Posted by arunpereira on Thu, 05/14/2009

There has been some internal discussion at the company I work for about
1. Asterisk forking. I am in the process of testing an asterisk forking patch. It is alpha at best. I have added to the struct sip_peer called maxregistrations (int) which will track the maximum allowed sip registrations to the particular sip peer to allow forking. maxregistrations >= 1 obviously.
Is there any interest in helping me test this patch ?

2. Problem:
- when Asterisk can no longer qualify an extension, it marks the
extension as "UNREACHABLE"
- it leaves the extension "registered" though
- this results in the behaviour of being able to call out, but no calls
come in

The fix,
There is a function called sip_poke_noanswer that handles thefact that a sip peer did not answer a qualify poke. The easiest way to remove the registration is to expire_register
Use static int expire_register( const void * data ). Prior to calling expire_register, the code checks if nat is set to anything but no and insecure= are set because generally, insecure= is set for trunks with providers for incoming calls.

Comments?


Submitted by arunpereira on Fri, 05/15/2009 Permalink

The problem with setting qualify higher is the expiration of nat bindings on some of our devices. So this is an easier resolution. Where possible, I find it easier to handle things in the pbx than in the end user devices because not all devices we support the same features. Rather than having to come up with specialized configurations for device specific problems, its easier to leave the logic in a centralised place.

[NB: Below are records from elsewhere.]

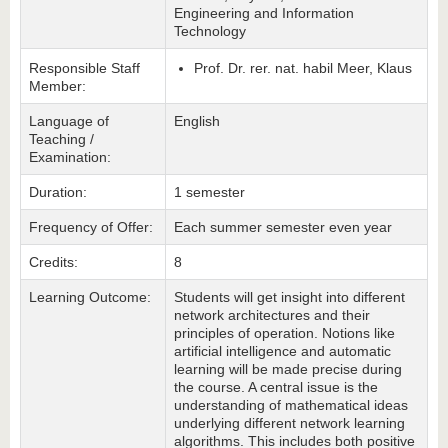
Engineering and Information
Technology
Responsible Staff
Prof. Dr. rer. nat. habil Meer, Klaus
Member:
Language of
English
Teaching /
Examination:
Duration:
1 semester
Frequency of Offer:
Each summer semester even year
Credits:
8
Learning Outcome:
Students will get insight into different
network architectures and their
principles of operation. Notions like
artificial intelligence and automatic
learning will be made precise during
the course. A central issue is the
understanding of mathematical ideas
underlying different network learning
algorithms. This includes both positive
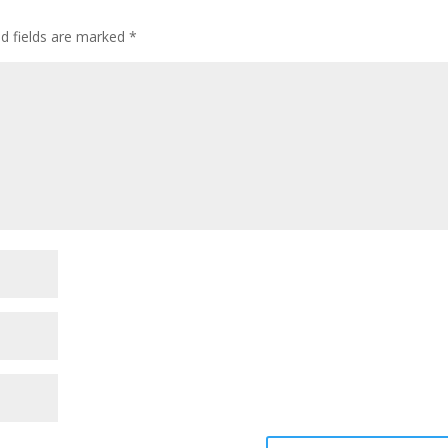
ed fields are marked
*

I know everyone won't agree with my methodology on this but seems to have worked well so far.

Submitted by eeman on Fri, 05/15/2009 Permalink

kick NAT in the ass entirely, use a SIP proxy. If you are doing NAT that tells me you're running the phones and the PC's on the same network. The single, best, thing you could do for yourself is to run your phones in a seperate VLAN apart from the PCs (despite using the same ethernet cable). In order to do this in MTE a gateway must exist for this second VLAN. If you are going through the trouble of a 2nd gateway, you might as well put a sip proxy on it and dhcp server so that

1) nat issues vanish due to the sip proxy routing between two networks untranslated

2) seperate gateway to facilitate a voice vlan (much better QoS)

3) dhcp server with advanced features such as time server, time offset, tftp/ftp server for configs etc.

Submitted by arunpereira on Tue, 05/19/2009 Permalink

Currently we do use nat, however, we do use multiple vlans and packet tagging to ensure that the voice packets get the highest priority. Also, as a company the policy has been set out to never use the passthrough port on the cisco phones. This might seem severe but has worked out well for us.

The problem does not arise with customers who have a cpe that can run sip proxy on their end. However, for resi and smaller customers, the cost of having a cpe that can run a sip proxy does not work out.

The reason for discussing the above logic was to handle this at the pbx so that we don't have to add another moving part to customer installs and have a single solution for all.